▶ **ABOUT THIS EXERCISE**
Print the records below exactly as they appear. Omit all pictures.

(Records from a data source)
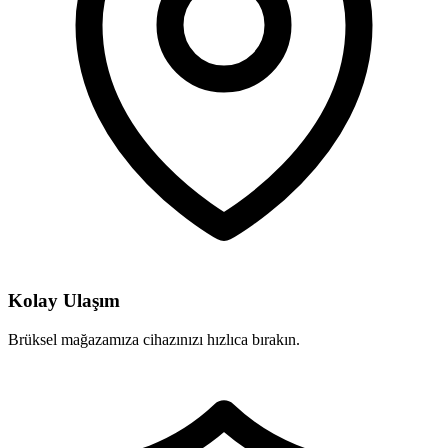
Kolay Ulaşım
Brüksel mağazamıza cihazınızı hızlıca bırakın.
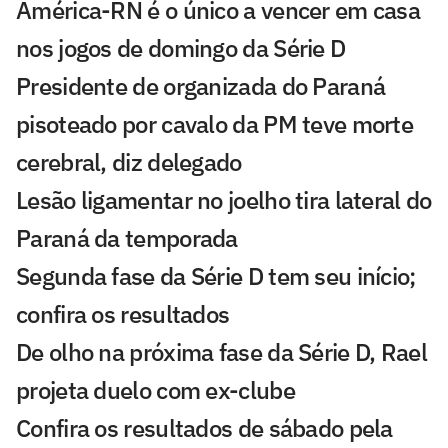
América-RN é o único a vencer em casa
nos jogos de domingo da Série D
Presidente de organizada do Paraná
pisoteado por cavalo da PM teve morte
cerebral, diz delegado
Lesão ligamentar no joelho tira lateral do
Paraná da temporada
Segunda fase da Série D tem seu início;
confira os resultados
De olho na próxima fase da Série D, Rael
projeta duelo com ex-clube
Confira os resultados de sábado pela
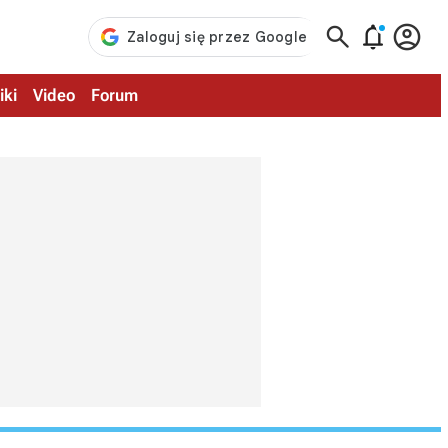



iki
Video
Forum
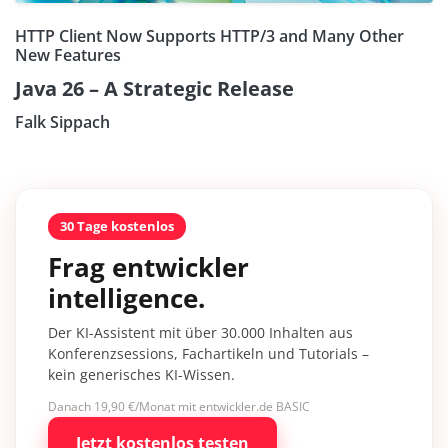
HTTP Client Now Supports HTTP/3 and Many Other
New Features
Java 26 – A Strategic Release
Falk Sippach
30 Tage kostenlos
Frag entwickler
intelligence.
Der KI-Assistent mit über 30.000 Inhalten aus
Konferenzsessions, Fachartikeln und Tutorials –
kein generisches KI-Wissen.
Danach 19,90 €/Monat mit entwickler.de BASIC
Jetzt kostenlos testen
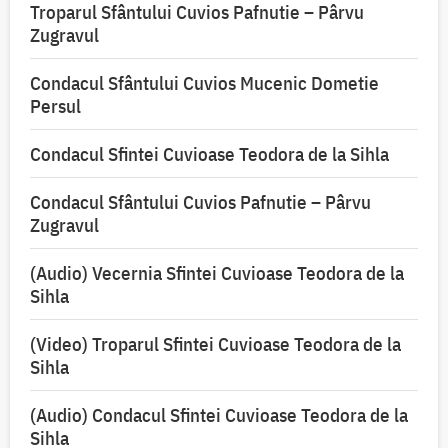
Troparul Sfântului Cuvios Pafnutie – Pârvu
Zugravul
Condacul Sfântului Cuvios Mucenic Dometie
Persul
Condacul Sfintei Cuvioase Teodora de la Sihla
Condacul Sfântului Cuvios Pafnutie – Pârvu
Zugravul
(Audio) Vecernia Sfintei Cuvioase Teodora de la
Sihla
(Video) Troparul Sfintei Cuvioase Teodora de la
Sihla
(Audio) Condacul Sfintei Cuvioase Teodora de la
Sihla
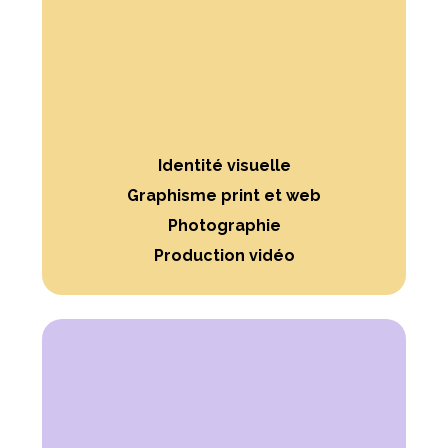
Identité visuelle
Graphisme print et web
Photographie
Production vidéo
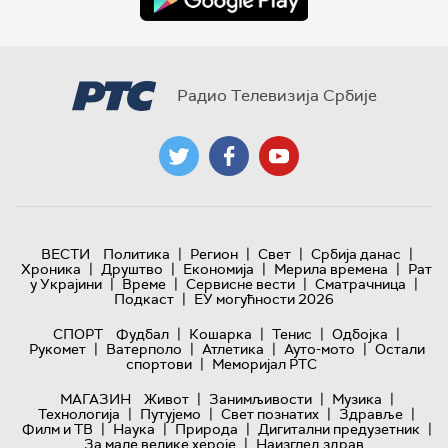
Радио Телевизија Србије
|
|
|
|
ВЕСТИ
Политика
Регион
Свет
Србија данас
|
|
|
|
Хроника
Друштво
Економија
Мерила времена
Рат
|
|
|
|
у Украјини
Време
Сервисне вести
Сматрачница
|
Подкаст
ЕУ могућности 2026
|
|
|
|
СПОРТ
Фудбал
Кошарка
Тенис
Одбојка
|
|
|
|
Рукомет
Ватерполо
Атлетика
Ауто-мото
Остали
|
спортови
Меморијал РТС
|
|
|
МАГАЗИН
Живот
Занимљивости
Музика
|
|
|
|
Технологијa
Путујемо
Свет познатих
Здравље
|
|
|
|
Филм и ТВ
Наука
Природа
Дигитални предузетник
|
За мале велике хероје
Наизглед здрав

▶ **YOUR SOLUTION**
Kolay Ulaşım
Brüksel mağazamıza cihazınızı hızlıca bırakın.
América-RN é o único a vencer em casa
nos jogos de domingo da Série D
Presidente de organizada do Paraná
pisoteado por cavalo da PM teve morte
cerebral, diz delegado
Lesão ligamentar no joelho tira lateral do
Paraná da temporada
Segunda fase da Série D tem seu início;
confira os resultados
De olho na próxima fase da Série D, Rael
projeta duelo com ex-clube
Confira os resultados de sábado pela



iki
Video
Forum
HTTP Client Now Supports HTTP/3 and Many Other
New Features
Java 26 – A Strategic Release
Falk Sippach
30 Tage kostenlos
Frag entwickler
intelligence.
Der KI-Assistent mit über 30.000 Inhalten aus
Konferenzsessions, Fachartikeln und Tutorials –
kein generisches KI-Wissen.
Danach 19,90 €/Monat mit entwickler.de BASIC
Jetzt kostenlos testen
Troparul Sfântului Cuvios Pafnutie – Pârvu
Zugravul
Condacul Sfântului Cuvios Mucenic Dometie
Persul
Condacul Sfintei Cuvioase Teodora de la Sihla
Condacul Sfântului Cuvios Pafnutie – Pârvu
Zugravul
(Audio) Vecernia Sfintei Cuvioase Teodora de la
Sihla
(Video) Troparul Sfintei Cuvioase Teodora de la
Sihla
(Audio) Condacul Sfintei Cuvioase Teodora de la
Sihla
Identité visuelle
Graphisme print et web
Photographie
Production vidéo
Радио Телевизија Србије
|
|
|
|
ВЕСТИ
Политика
Регион
Свет
Србија данас
|
|
|
|
Хроника
Друштво
Економија
Мерила времена
Рат
|
|
|
|
у Украјини
Време
Сервисне вести
Сматрачница
|
Подкаст
ЕУ могућности 2026
|
|
|
|
СПОРТ
Фудбал
Кошарка
Тенис
Одбојка
|
|
|
|
Рукомет
Ватерполо
Атлетика
Ауто-мото
Остали
|
спортови
Меморијал РТС
|
|
|
МАГАЗИН
Живот
Занимљивости
Музика
|
|
|
|
Технологијa
Путујемо
Свет познатих
Здравље
|
|
|
|
Филм и ТВ
Наука
Природа
Дигитални предузетник
|
За мале велике хероје
Наизглед здрав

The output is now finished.